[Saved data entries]
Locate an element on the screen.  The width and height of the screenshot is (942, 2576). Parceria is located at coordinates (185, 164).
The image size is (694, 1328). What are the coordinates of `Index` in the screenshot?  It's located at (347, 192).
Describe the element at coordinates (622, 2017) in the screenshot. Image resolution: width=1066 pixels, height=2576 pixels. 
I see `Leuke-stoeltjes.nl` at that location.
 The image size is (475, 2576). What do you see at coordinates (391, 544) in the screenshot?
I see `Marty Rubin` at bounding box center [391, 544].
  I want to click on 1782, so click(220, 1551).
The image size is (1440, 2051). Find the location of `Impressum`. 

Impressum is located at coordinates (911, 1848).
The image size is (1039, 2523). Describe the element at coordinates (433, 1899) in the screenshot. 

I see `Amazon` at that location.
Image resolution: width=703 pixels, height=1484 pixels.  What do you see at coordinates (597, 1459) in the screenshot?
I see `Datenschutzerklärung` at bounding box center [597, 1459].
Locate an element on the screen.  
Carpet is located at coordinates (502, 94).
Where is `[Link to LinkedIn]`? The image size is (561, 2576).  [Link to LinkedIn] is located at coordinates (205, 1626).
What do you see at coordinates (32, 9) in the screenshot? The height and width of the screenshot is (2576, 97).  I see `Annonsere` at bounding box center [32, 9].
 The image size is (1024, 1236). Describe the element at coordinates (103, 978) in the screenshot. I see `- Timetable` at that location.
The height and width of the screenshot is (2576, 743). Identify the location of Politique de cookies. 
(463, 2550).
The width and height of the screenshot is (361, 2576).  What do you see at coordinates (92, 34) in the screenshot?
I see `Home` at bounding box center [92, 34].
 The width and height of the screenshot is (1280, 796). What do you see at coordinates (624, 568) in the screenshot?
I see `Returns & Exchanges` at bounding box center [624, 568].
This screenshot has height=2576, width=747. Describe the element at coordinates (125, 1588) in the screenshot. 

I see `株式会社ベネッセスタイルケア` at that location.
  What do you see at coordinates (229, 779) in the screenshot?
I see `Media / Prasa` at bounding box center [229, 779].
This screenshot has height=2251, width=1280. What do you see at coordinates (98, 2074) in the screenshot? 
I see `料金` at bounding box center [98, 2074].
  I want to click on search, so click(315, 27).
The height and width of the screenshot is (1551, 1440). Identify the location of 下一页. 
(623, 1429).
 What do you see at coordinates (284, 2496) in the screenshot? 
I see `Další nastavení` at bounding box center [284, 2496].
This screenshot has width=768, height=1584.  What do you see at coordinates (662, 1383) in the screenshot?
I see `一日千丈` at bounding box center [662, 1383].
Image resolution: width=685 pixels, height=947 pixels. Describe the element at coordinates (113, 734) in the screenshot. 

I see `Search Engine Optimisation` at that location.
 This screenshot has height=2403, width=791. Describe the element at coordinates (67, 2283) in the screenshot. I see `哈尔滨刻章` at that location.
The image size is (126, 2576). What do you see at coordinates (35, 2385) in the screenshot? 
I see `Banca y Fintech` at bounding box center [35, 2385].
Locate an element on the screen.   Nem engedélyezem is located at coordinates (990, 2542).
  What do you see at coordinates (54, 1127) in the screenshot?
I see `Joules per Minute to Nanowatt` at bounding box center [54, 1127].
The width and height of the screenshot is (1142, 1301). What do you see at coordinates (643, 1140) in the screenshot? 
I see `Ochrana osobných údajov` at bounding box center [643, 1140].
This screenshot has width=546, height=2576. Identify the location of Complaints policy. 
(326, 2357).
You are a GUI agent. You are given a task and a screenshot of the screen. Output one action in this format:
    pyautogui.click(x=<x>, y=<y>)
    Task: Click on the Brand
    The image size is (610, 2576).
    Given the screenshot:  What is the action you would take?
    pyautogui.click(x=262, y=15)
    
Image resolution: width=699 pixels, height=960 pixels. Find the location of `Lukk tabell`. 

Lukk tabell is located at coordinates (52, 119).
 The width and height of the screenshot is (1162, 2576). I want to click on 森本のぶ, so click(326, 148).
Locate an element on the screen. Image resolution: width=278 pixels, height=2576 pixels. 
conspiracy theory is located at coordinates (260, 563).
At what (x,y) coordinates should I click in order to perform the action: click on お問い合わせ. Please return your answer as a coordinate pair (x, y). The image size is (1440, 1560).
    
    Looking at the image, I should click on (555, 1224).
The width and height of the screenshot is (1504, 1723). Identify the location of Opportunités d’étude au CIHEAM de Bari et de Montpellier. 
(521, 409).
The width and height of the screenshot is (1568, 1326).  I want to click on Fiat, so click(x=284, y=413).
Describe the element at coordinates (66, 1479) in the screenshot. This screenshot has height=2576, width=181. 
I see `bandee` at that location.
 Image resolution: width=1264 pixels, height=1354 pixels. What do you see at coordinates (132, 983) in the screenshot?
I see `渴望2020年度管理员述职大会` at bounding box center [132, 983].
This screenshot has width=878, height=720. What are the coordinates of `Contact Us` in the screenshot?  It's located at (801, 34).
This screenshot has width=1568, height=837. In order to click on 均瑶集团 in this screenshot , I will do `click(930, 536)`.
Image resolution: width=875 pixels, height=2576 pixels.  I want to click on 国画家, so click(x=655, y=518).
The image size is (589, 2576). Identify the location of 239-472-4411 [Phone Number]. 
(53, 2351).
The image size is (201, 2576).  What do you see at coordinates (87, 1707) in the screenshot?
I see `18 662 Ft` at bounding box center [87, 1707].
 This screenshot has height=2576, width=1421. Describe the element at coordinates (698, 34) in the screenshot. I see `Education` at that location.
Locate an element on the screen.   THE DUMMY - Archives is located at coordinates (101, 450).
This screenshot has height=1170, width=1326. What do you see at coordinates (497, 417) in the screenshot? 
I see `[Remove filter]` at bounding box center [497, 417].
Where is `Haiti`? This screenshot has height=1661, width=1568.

Your objective:
Determine how many lines of the data include the word "Where". Reply with the count and no other text.

Response to the exercise:
2